According to recent UN data, there have been more than 1,400 civilian deaths and 3,400 civilian injuries in three months of the armed conflict. Many civilians have been trapped by the fighting between coalition of Houthi and former president Ali Saleh loyalists and the forces supporting current president Abd Rabbuh Mansur Hadi. Others have died or lost homes in the Saudi-led coalition bombing campaign against the Houthi.
Despite international humanitarian law, which clearly states that all possible steps must be taken to prevent or minimize civilian casualties, Amnesty International's documentation indicates that the Saudi-led military coalition has done little to nothing to prevent such violations.
And, of course, "the Saudi-led coalition" which is violating international law, including the Geneva Conventions, by putting millions of Yemeni civilians at risk, is itself being given crucial logistical and material support for its Yemeni campaign by the United States (as well as the UK). As Human Rights Watch (HRW) has explained, "The United States announced on March 25 that it was providing 'logistical and intelligence support' to the coalition's military operations. Agence France-Presse reported on April 2 that a senior US military official said that the US would provide refueling tankers to assist Saudi warplanes. The US would also provide intelligence to "help the Saudis understand what's happening on their border . . . ." In but another report, HRW made it clear that "[p]roviding direct support to military operations, such as information on targets, would make the US and the UK parties to the armed conflict, and bound to apply the laws of war."
Yet, the coalition attacking Yemen is not abiding by the laws of war. To the contrary, in a number of respects, it is flagrantly violating such laws. For example, just two days ago, Human Rights Watch concluded that "Saudi-led coalition airstrikes that killed at least 65 civilians, including 10 children, and wounded dozens in the Yemeni port city of Mokha on July 24, 2015, are an apparent war crime." And, in this same report, HRW noted that it "has investigated a number of airstrikes that appeared to be unlawful." Thus,
Coalition airstrikes have struck Houthi targets in the capital, Sanaa, and other cities, including Saada, Hodaida, Taiz, Ibb, Lahj, al-Dale`a, Shabwa, Marib, Hajja, and Aden. Many of these attacks have killed and injured civilians. As of July 21, the fighting in Yemen had resulted in at least 1,693 civilian deaths, the majority from airstrikes, according to the UN Office of the High Commissioner for Human Rights.
Moreover, Human Rights Watch, in a but another report, relates that the U.S. has supplied cluster bombs being used by Saudi-led forces against the Yemeni population, despite such bombs being banned by a 2008 treaty adopted by 116 countries. As this report explains,
"Saudi-led cluster munition airstrikes have been hitting areas near villages, putting local people in danger," said Steve Goose, arms director at Human Rights Watch. "These weapons should never be used under any circumstances. Saudi Arabia and other coalition members - and the supplier, the US - are flouting the global standard that rejects cluster munitions because of their long-term threat to civilians."

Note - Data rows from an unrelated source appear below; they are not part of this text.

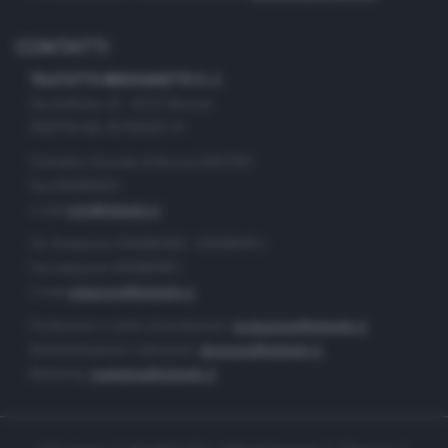
CONTATTI
TELETUTTO BRESCIASETTE S.r.l.
Via Solferino 22 - 25121 Brescia
PARTITA IVA: 00790530174
Centralino Giornale di Brescia 03037901
Fax 0302884201
e-mail
info@teletutto.it
Tel. Redazione 0302884400 - 0302884412
Fax redazione 0302884401
e-mail
redazione@teletutto.it
Produzione e centro di produzione:
produzione@teletutto.it
Amministrazione e direzione:
direzione@teletutto.it
Marketing:
marketing@teletutto.it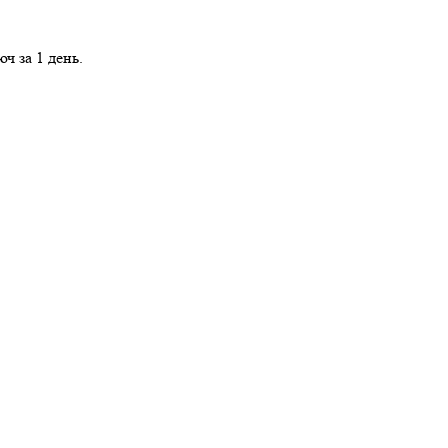
ч за 1 день.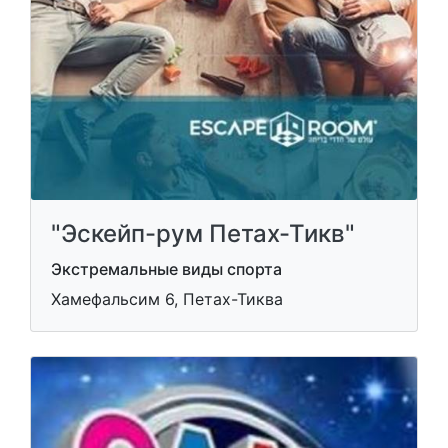
"Эскейп-рум Петах-Тикв"
Экстремальные виды спорта
Хамефальсим 6, Петах-Тиква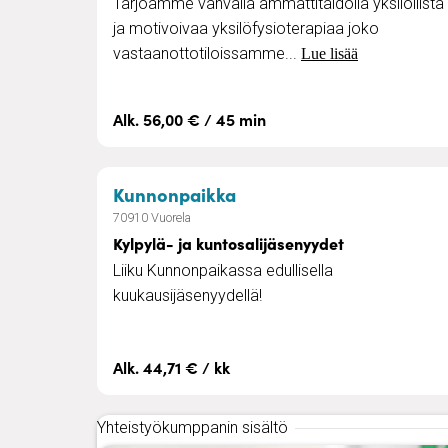
Tarjoamme vahvalla ammattitaidolla yksilöllistä
ja motivoivaa yksilöfysioterapiaa joko
vastaanottotiloissamme...
Lue lisää
Alk. 56,00 € / 45 min
– Kylpylä- ja kuntosalij
Kunnonpaikka
70910 Vuorela
Kylpylä- ja kuntosalijäsenyydet
Liiku Kunnonpaikassa edullisella
kuukausijäsenyydellä!
Alk. 44,71 € / kk
Yhteistyökumppanin sisältö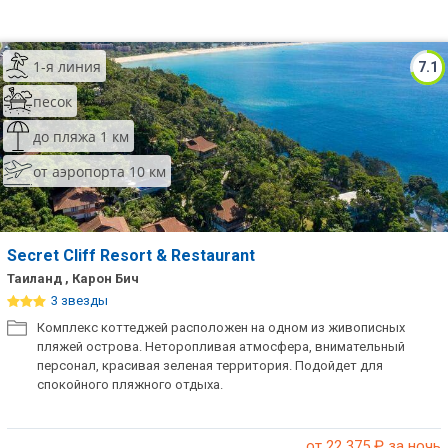
1-я линия
7.1
песок
до пляжа 1 км
от аэропорта 10 км
Secret Cliff Resort & Restaurant
Таиланд , Карон Бич
3 звезды
Комплекс коттеджей расположен на одном из живописных
пляжей острова. Неторопливая атмосфера, внимательный
персонал, красивая зеленая территория. Подойдет для
спокойного пляжного отдыха.
от 22 375
₽ за ночь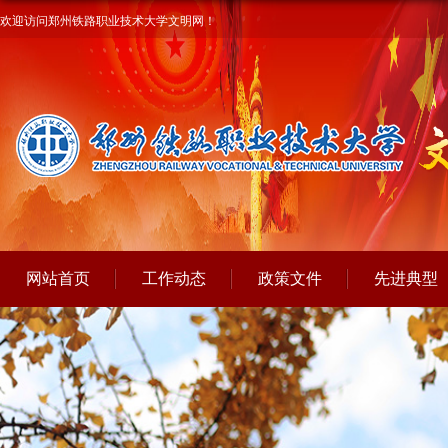
欢迎访问郑州铁路职业技术大学文明网！
网站首页
工作动态
政策文件
先进典型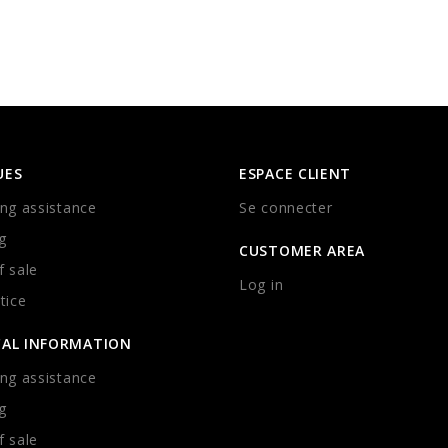
UES
ESPACE CLIENT
ng assistance
Se connecter
g
CUSTOMER AREA
 sale
Log in
tice
CAL INFORMATION
ng assistance
g
 sale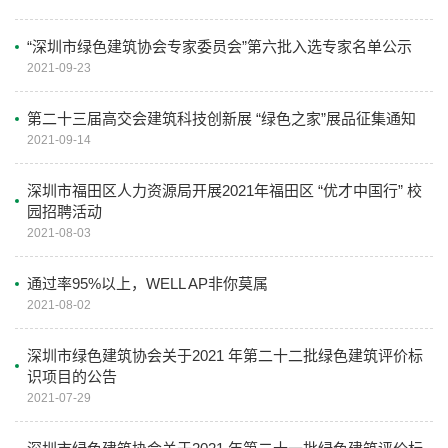
“深圳市绿色建筑协会专家委员会”第六批入选专家名单公示
2021-09-23
第二十三届高交会建筑科技创新展 “绿色之家”展品征集通知
2021-09-14
深圳市福田区人力资源局开展2021年福田区 “优才中国行” 校
园招聘活动
2021-08-03
通过率95%以上，WELL AP非你莫属
2021-08-02
深圳市绿色建筑协会关于2021 年第二十二批绿色建筑评价标
识项目的公告
2021-07-29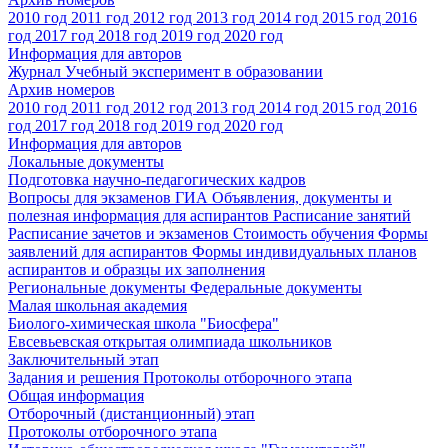
2010 год
2011 год
2012 год
2013 год
2014 год
2015 год
2016
год
2017 год
2018 год
2019 год
2020 год
Информация для авторов
Журнал Учебный эксперимент в образовании
Архив номеров
2010 год
2011 год
2012 год
2013 год
2014 год
2015 год
2016
год
2017 год
2018 год
2019 год
2020 год
Информация для авторов
Локальные документы
Подготовка научно-педагогических кадров
Вопросы для экзаменов
ГИА
Объявления, документы и
полезная информация для аспирантов
Расписание занятий
Расписание зачетов и экзаменов
Стоимость обучения
Формы
заявлений для аспирантов
Формы индивидуальных планов
аспирантов и образцы их заполнения
Региональные документы
Федеральные документы
Малая школьная академия
Биолого-химическая школа "Биосфера"
Евсевьевская открытая олимпиада школьников
Заключительный этап
Задания и решения
Протоколы отборочного этапа
Общая информация
Отборочный (дистанционный) этап
Протоколы отборочного этапа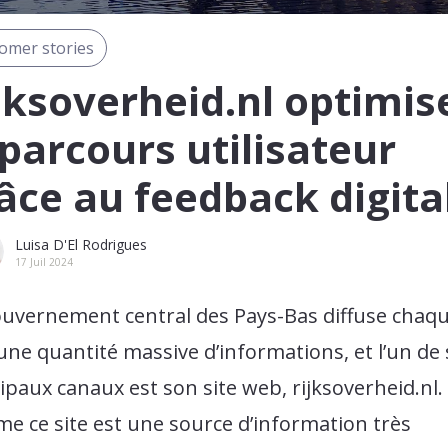
omer stories
jksoverheid.nl optimis
 parcours utilisateur
âce au feedback digita
Luisa D'El Rodrigues
17 Juil 2024
ouvernement central des Pays-Bas diffuse chaq
une quantité massive d’informations, et l’un de 
ipaux canaux est son site web, rijksoverheid.nl.
 ce site est une source d’information très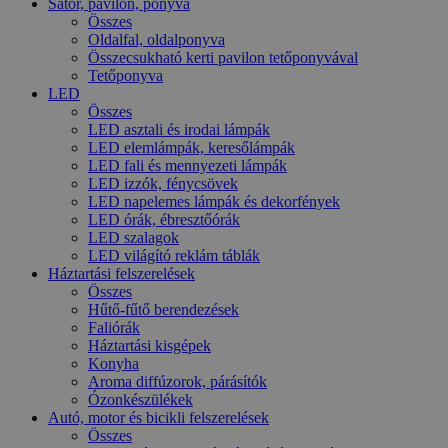
Sátor, pavilon, ponyva
Összes
Oldalfal, oldalponyva
Összecsukható kerti pavilon tetőponyvával
Tetőponyva
LED
Összes
LED asztali és irodai lámpák
LED elemlámpák, keresőlámpák
LED fali és mennyezeti lámpák
LED izzók, fénycsövek
LED napelemes lámpák és dekorfények
LED órák, ébresztőórák
LED szalagok
LED világító reklám táblák
Háztartási felszerelések
Összes
Hűtő-fűtő berendezések
Faliórák
Háztartási kisgépek
Konyha
Aroma diffúzorok, párásítók
Ózonkészülékek
Autó, motor és bicikli felszerelések
Összes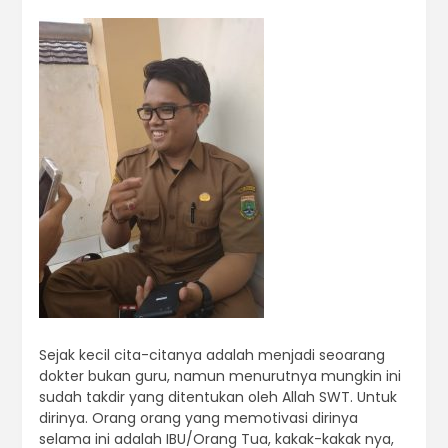
Sejak kecil cita-citanya adalah menjadi seoarang
dokter bukan guru, namun menurutnya mungkin ini
sudah takdir yang ditentukan oleh Allah SWT. Untuk
dirinya. Orang orang yang memotivasi dirinya
selama ini adalah IBU/Orang Tua, kakak-kakak nya,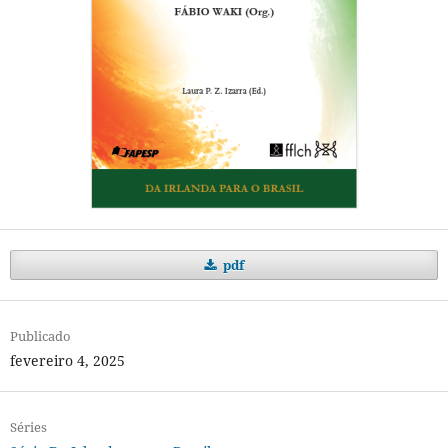
pdf
Publicado
fevereiro 4, 2025
Séries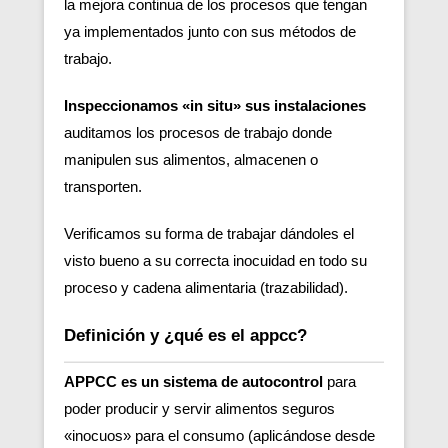
la mejora continua de los procesos que tengan
ya implementados junto con sus métodos de
trabajo.
Inspeccionamos «in situ» sus instalaciones
auditamos los procesos de trabajo donde
manipulen sus alimentos, almacenen o
transporten.
Verificamos su forma de trabajar dándoles el
visto bueno a su correcta inocuidad en todo su
proceso y cadena alimentaria (trazabilidad).
Definición y ¿qué es el appcc?
APPCC es un sistema de autocontrol
para
poder producir y servir alimentos seguros
«inocuos» para el consumo (aplicándose desde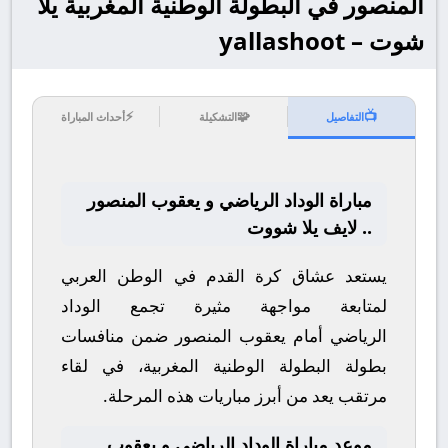
المنصور في البطولة الوطنية المغربية يلا
شوت – yallashoot
⚡
🧩
📺
التفاصيل
التشكيلة
أحداث المباراة
مباراة الوداد الرياضي و يعقوب المنصور
.. لايف يلا شووت
يستعد عشاق كرة القدم في الوطن العربي
لمتابعة مواجهة مثيرة تجمع
الوداد
الرياضي
أمام
يعقوب المنصور
ضمن منافسات
بطولة
البطولة الوطنية المغربية
، في لقاء
مرتقب يعد من أبرز مباريات هذه المرحلة.
موعد مباراة الوداد الرياضي و يعقوب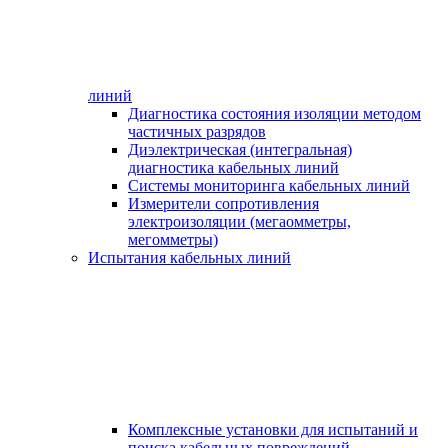
линий
Диагностика состояния изоляции методом
частичных разрядов
Диэлектрическая (интегральная)
диагностика кабельных линий
Системы мониторинга кабельных линий
Измерители сопротивления
электроизоляции (мегаомметры,
мегомметры)
Испытания кабельных линий
Комплексные установки для испытаний и
поиска кабельных повреждений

In short, there is no question that the U.S. is responsible for aiding and abetting coalition forces in gross human rights abuses in Yemen, up to and including the attempted genocide of 20 million civilians. Incredibly, this is happening even as Samantha Power -- most famous for decrying genocide as the great scourge of humanity and for calling for armed intervention to stop it -- is positioned as U.S. Ambassador to the United Nations.
Of course, the painful truth is that for the U.S., human rights, and even threatened genocide, are only of concern when they can be used to justify U.S. military intervention; not when they are the product of U.S. intervention. And indeed, Samantha Power herself has been rightly criticized for maintaining such double standards. However, there is almost total silence in the U.S. mainstream press about such hypocrisy and Orwellian double-speak, demonstrating the sorry state of our ostensible democratic system.
Update: Just after publishing this piece, I saw that the U.S. State Department has approved the sale to Saudi Arabia of $5.4 billion in additional Patriot missiles built by Lockheed Martin.